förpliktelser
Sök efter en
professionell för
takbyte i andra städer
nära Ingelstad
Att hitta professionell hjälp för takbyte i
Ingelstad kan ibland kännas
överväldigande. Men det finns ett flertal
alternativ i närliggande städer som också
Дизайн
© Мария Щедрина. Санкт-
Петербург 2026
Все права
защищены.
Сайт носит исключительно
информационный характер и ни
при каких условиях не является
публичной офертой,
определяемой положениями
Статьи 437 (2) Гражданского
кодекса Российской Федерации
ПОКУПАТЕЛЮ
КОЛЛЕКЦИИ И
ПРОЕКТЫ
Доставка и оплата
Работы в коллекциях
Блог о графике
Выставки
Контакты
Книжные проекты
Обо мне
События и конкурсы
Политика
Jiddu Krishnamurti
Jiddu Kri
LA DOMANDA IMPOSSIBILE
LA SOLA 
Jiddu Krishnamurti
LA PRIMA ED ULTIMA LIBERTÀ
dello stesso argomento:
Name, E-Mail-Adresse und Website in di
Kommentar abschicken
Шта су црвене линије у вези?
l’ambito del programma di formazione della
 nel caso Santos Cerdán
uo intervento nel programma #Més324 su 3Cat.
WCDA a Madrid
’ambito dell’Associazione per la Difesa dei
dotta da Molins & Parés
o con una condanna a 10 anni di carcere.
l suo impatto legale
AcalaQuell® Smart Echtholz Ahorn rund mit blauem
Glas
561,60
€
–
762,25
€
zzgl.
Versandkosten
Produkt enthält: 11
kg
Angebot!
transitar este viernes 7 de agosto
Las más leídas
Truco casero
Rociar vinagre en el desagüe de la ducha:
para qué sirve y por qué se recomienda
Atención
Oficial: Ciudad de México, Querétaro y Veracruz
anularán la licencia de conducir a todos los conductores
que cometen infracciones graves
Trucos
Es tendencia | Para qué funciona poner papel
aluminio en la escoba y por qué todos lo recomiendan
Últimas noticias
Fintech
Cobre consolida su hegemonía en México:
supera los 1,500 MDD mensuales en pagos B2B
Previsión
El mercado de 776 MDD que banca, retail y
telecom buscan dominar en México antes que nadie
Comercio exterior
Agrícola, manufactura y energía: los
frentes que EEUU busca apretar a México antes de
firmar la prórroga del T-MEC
==================================================
* Problem to solve *
This exercise requires the lines of the entries containing the string "programma".

* Completed task *
l’ambito del programma di formazione della
uo intervento nel programma #Més324 su 3Cat.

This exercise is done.